# WHAT THE TASK ASKS:
Return all entries verbatim; skip any pictures.

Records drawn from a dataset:
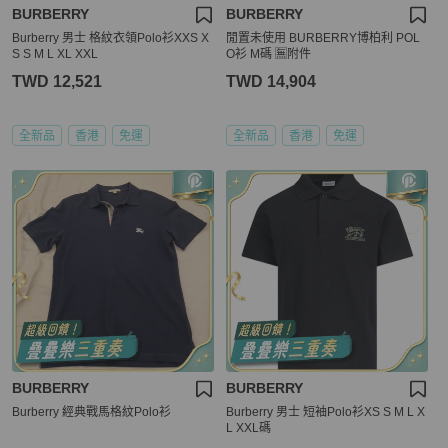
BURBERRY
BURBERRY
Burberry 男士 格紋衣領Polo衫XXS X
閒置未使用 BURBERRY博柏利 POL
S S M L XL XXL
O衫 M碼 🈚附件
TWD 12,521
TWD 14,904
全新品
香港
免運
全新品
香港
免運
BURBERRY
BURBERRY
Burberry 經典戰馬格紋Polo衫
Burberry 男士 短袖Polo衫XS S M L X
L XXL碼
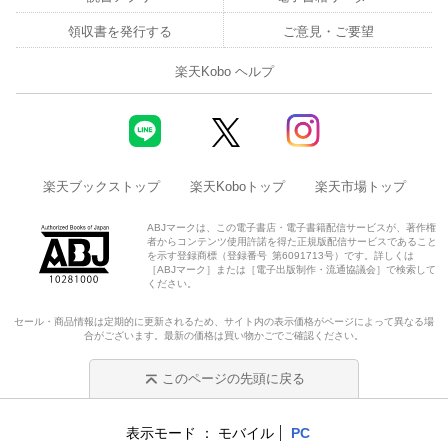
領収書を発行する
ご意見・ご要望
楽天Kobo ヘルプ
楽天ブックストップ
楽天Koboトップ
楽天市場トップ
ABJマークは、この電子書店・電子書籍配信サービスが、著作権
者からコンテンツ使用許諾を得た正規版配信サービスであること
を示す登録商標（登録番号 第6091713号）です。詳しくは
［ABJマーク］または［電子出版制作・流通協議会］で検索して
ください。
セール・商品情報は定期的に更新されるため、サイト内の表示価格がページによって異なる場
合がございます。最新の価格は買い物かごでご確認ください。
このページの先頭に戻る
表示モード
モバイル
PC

# THE ANSWER:
BURBERRY
BURBERRY
Burberry 男士 格紋衣領Polo衫XXS X
閒置未使用 BURBERRY博柏利 POL
S S M L XL XXL
O衫 M碼 🈚附件
TWD 12,521
TWD 14,904
全新品
香港
免運
全新品
香港
免運
BURBERRY
BURBERRY
Burberry 經典戰馬格紋Polo衫
Burberry 男士 短袖Polo衫XS S M L X
L XXL碼
領収書を発行する
ご意見・ご要望
楽天Kobo ヘルプ
楽天ブックストップ
楽天Koboトップ
楽天市場トップ
ABJマークは、この電子書店・電子書籍配信サービスが、著作権
者からコンテンツ使用許諾を得た正規版配信サービスであること
を示す登録商標（登録番号 第6091713号）です。詳しくは
［ABJマーク］または［電子出版制作・流通協議会］で検索して
ください。
セール・商品情報は定期的に更新されるため、サイト内の表示価格がページによって異なる場
合がございます。最新の価格は買い物かごでご確認ください。
このページの先頭に戻る
表示モード
モバイル
PC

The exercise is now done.